КАЖДЫЙ СОТРУДНИК ДОЛЖЕН помнить, ЧТО ОН ПРИЗВАН ОХРАНЯТЬ СОВЕТСКИЙ РЕВОЛЮЦИОННЫЙ ПОРЯДОК И НЕ ДОПУСКАТЬ НАРУШЕНИЯ ЕГО, ЕСЛИ ОН САМ ЭТО ДЕЛАЕТ, ТО ОН НИКУДА НЕ ГОДНЫЙ ЧЕЛОВЕК И ДОЛЖЕН БЫТЬ ИСТОРГНУТ из РЯДОВ КОМИССИИ.
ТРИ «Ч»
Подполье, тюрьмы, ссылки, нечеловеческое напряжение — все это не могло пройти бесследно: Дзержинский был болен. Но он скрывал свою болезнь, он категорически отказывался от отдыха, он сердился, когда ему говорили о лечении. Огромным усилием воли подавлял он усталость и недомогание, продолжая работать дни и ночи. Феликс Эдмундович по-прежнему и слышать не хотел об отдыхе и лечении. Поняв, что добровольно Дзержинский не согласится поехать на курорт, Центральный Комитет партии вынес специальное постановление об отпуске Феликса Эдмундовича. И Феликс Эдмундович вынужден был подчиниться.
Летом 1925 года Дзержинский приехал в Кисловодск. Он уже был очень тяжело болен. И, видимо стремясь дать Дзержинскому возможность отдохнуть как можно лучше, кто-то из местного начальства распорядился не пускать к Дзержинскому посторонних. Узнав об этом, Феликс Эдмундович очень рассердился.
— Послушайте, — сказал он при встрече этому товарищу, — что вы со мной делаете?
— А что такое, Феликс Эдмундович?
— А то! Вы делаете из меня советского буржуя! То вы хотели поселить меня здесь в трехкомнатной квартире, хотя нам с Софьей Сигизмундовной и одной комнаты вполне хватает, то вы отдаете глупейшее распоряжение, чтоб никого ко мне не допускали!
— Так ведь врачи же… — растерялся товарищ.
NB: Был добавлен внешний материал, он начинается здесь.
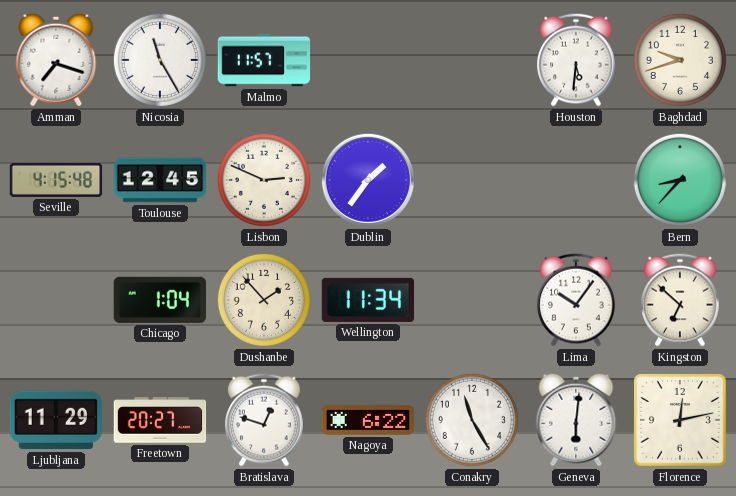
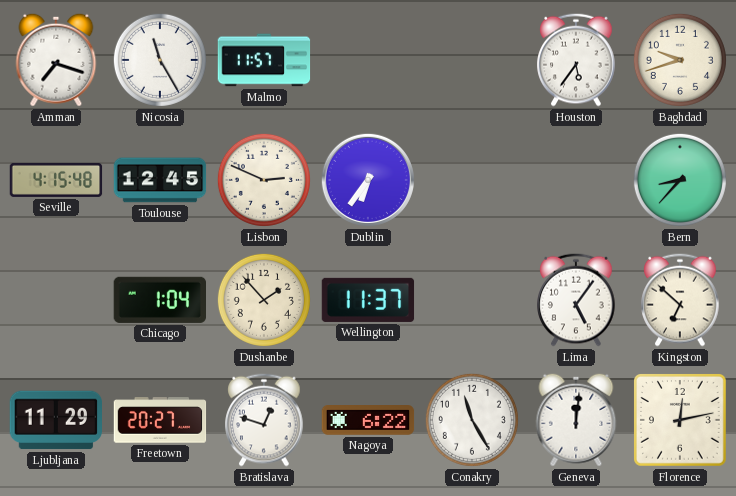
Houston: 5:31 -> 5:36
Dublin: 1:36 -> 6:36
Wellington: 11:34 -> 11:37
Lima: 10:06 -> 5:06
Geneva: 6:01 -> 12:01
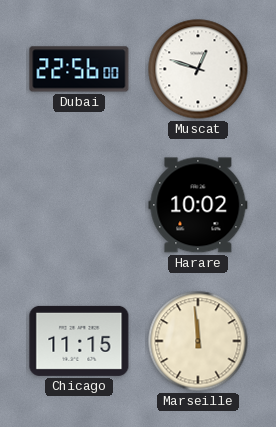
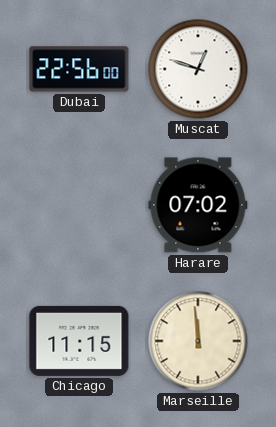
Harare: 10:02 -> 07:02
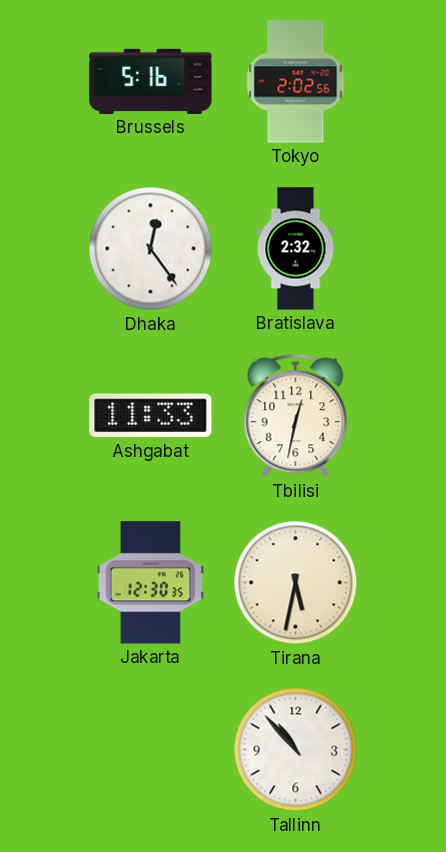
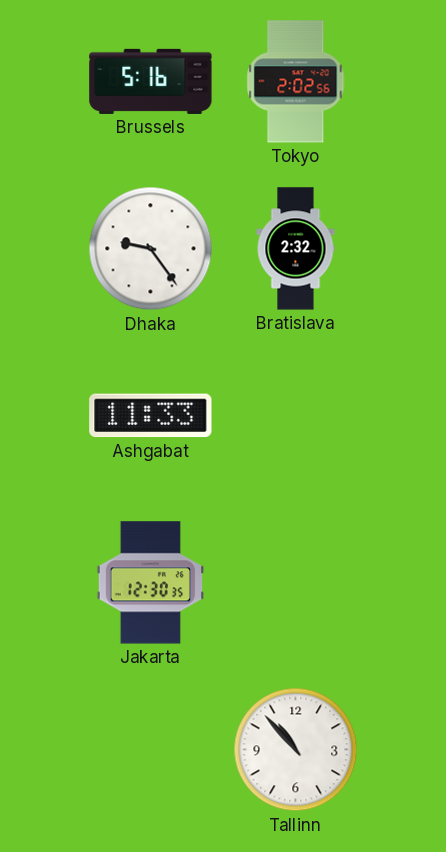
Dhaka: 12:24 -> 9:24
Tbilisi: 12:32 -> none
Tirana: 5:32 -> none
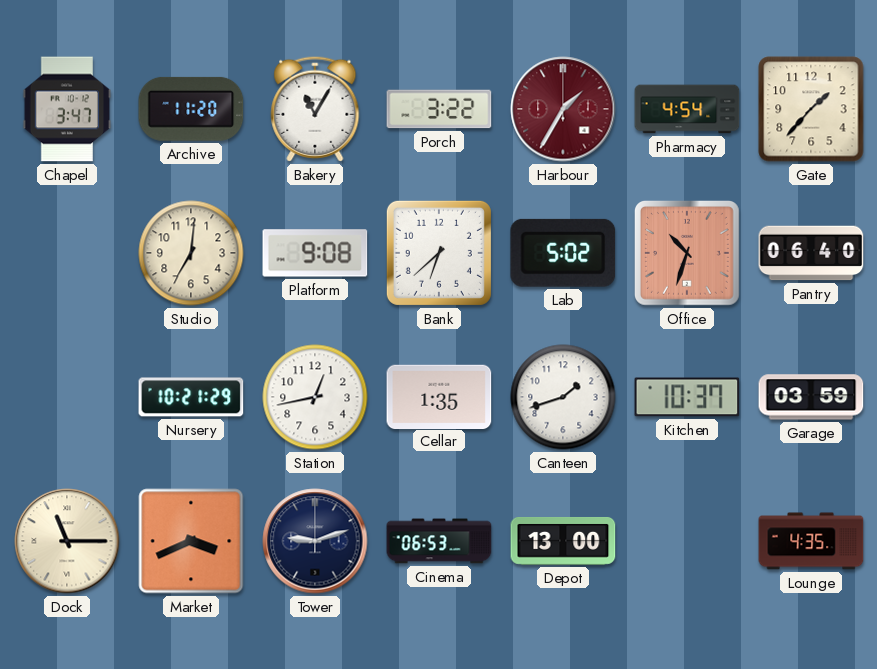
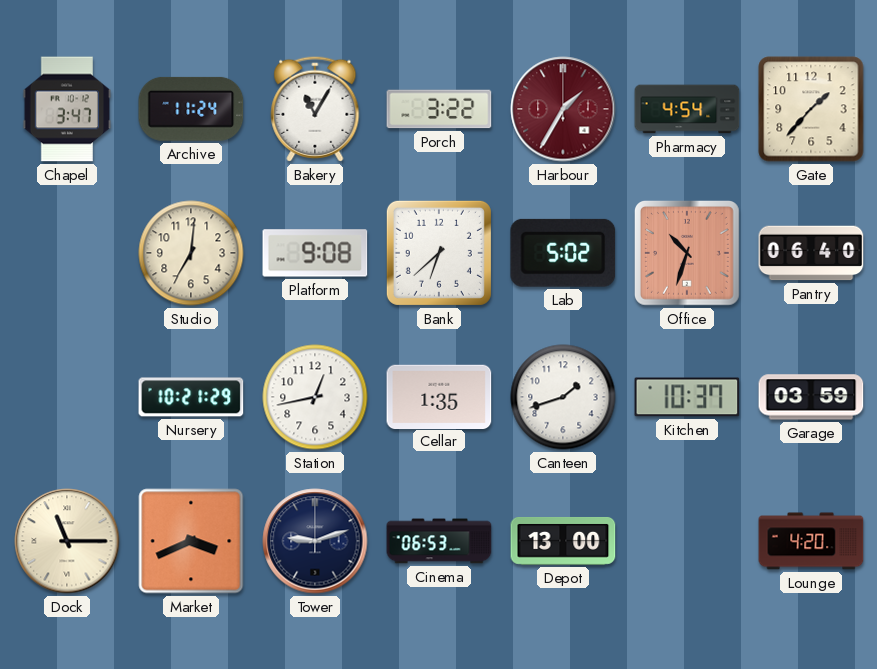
Archive: 11:20 -> 11:24
Lounge: 4:35 -> 4:20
— Врачи! А сами вы что думаете?
— Я думаю, что необходимо сохранить ваше здоровье, Феликс Эдмундович, — четко ответил собеседник, — оно необходимо народу, массам!
Дзержинский с любопытством посмотрел на него. Он был молод, энергичен, добросовестно работал и нравился Дзержинскому. Одно не нравилось Феликсу Эдмундовичу в нем: стремление говорить пышно, красиво. Вот и сейчас…
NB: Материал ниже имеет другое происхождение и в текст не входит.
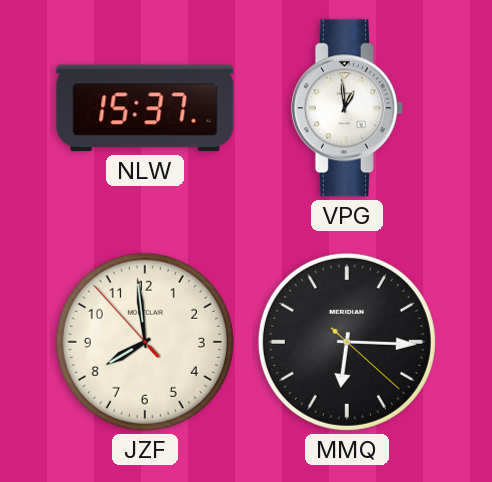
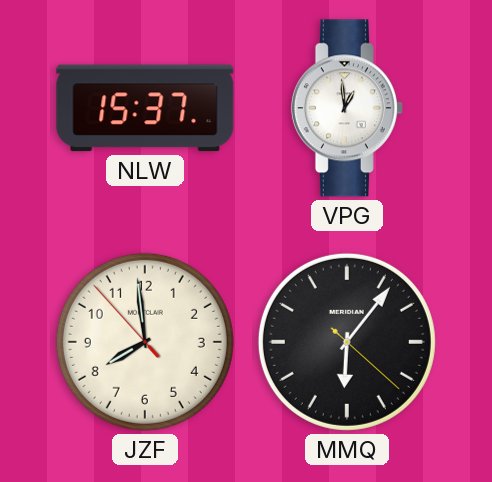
MMQ: 6:15 -> 6:06
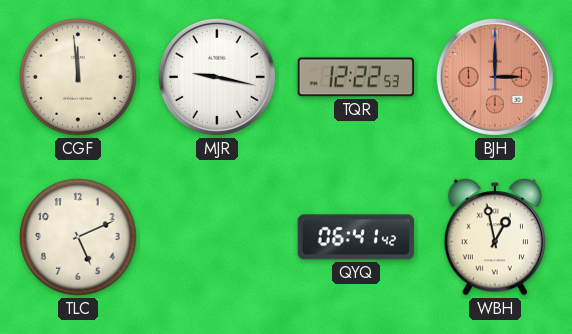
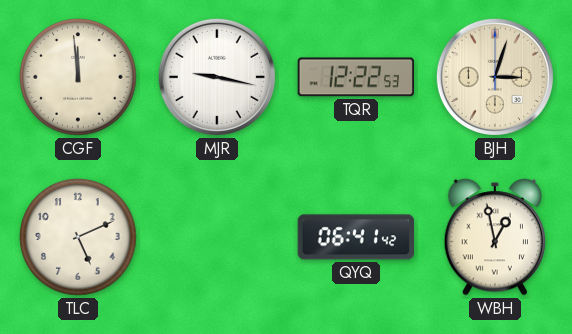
BJH: 3:00 -> 3:03
BJH dial: salmon -> cream
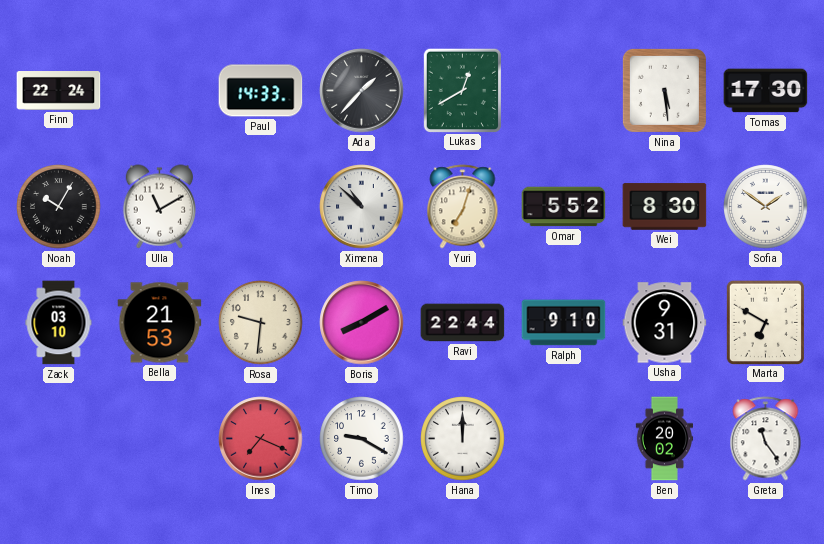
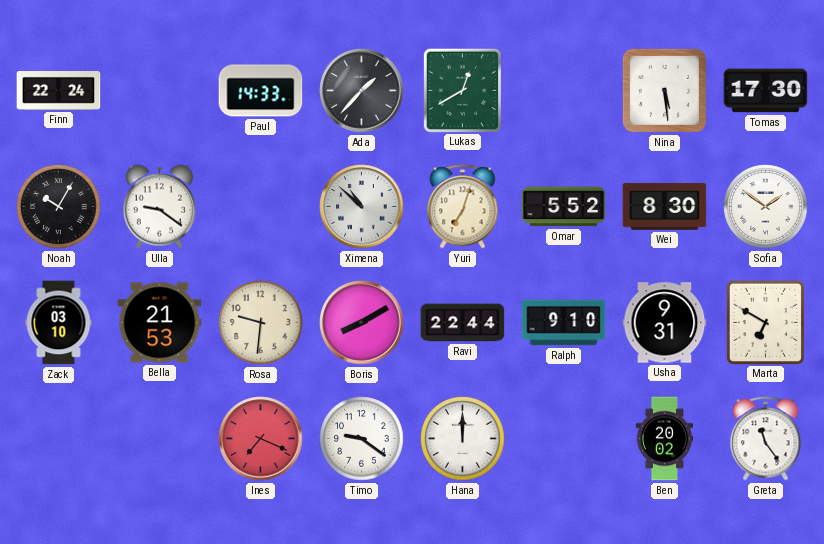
Ulla: 11:10 -> 9:21
Timo: 9:20 -> 9:21
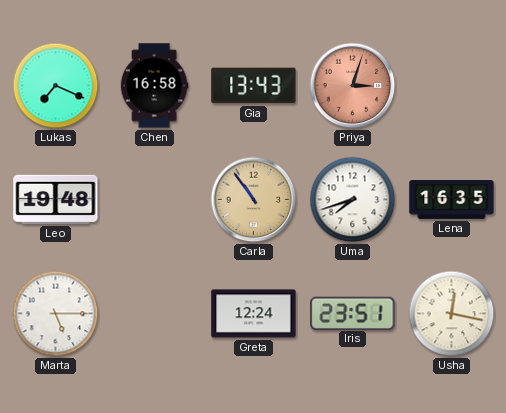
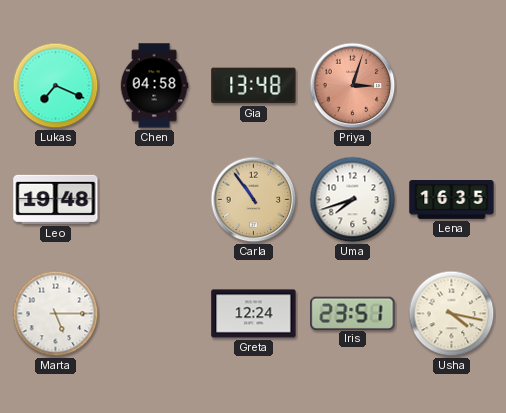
Chen: 16:58 -> 04:58
Gia: 13:43 -> 13:48
Usha: 12:17 -> 4:17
— Послушайте-ка… — Дзержинский взял собеседника под руку, усадил на стоящую в стороне скамейку и сел рядом. — Так будет лучше, — сказал он. — А то вы тянетесь передо мной, как перед генералом. И разговор такой же получится. Вот вы говорите: народ, массы. А что это такое? — вдруг в упор спросил Феликс Эдмундович.
— Ну… это — люди… — растерялся товарищ.
— Народ, массы — понятие общее. Конкретно — это человек. Понимаете? И народ и массы состоят из отдельных людей. Если мы не будем видеть людей, если мы будем отделываться общими понятиями — ничего у нас не получится. — Дзержинский помолчал. — У нас, к сожалению, появляются руководители, которые любят рассуждать о народе и о массах, а сами сидят в кабинетах за семью дверями и семью секретарями. А попробуй к нему сунуться человек — он еще возмутится: вы мне, мол, мешаете заботиться о народе и массах. — Он встал и, протягивая руку, закончил: — Так что вы меня, пожалуйста, не берегите для масс и не отгораживайте от людей… — Он хотел еще что-то добавить, но в эту минуту на аллее показался очень взволнованный военный.